REQUIREMENT:
Reproduce each line below precisely. Drop the pictures.

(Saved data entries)
▶
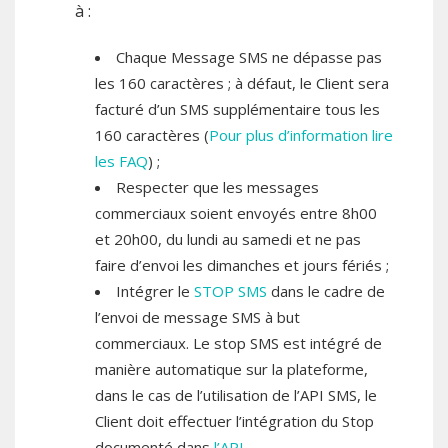
à
:
Chaque Message SMS ne dépasse pas
les 160 caractères ; à défaut, le Client sera
facturé d’un SMS supplémentaire tous les
160 caractères (
Pour plus d’information lire
les FAQ
) ;
Respecter que les messages
commerciaux soient envoyés entre 8h00
et 20h00, du lundi au samedi et ne pas
faire d’envoi les dimanches et jours fériés ;
Intégrer le
STOP SMS
dans le cadre de
l’envoi de message SMS à but
commerciaux. Le stop SMS est intégré de
manière automatique sur la plateforme,
dans le cas de l’utilisation de l’API SMS, le
Client doit effectuer l’intégration du Stop
documenté dans
l’API
.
◀
EXPECTED ANSWER:
à
:
Chaque Message SMS ne dépasse pas
les 160 caractères ; à défaut, le Client sera
facturé d’un SMS supplémentaire tous les
160 caractères (
Pour plus d’information lire
les FAQ
) ;
Respecter que les messages
commerciaux soient envoyés entre 8h00
et 20h00, du lundi au samedi et ne pas
faire d’envoi les dimanches et jours fériés ;
Intégrer le
STOP SMS
dans le cadre de
l’envoi de message SMS à but
commerciaux. Le stop SMS est intégré de
manière automatique sur la plateforme,
dans le cas de l’utilisation de l’API SMS, le
Client doit effectuer l’intégration du Stop
documenté dans
l’API
.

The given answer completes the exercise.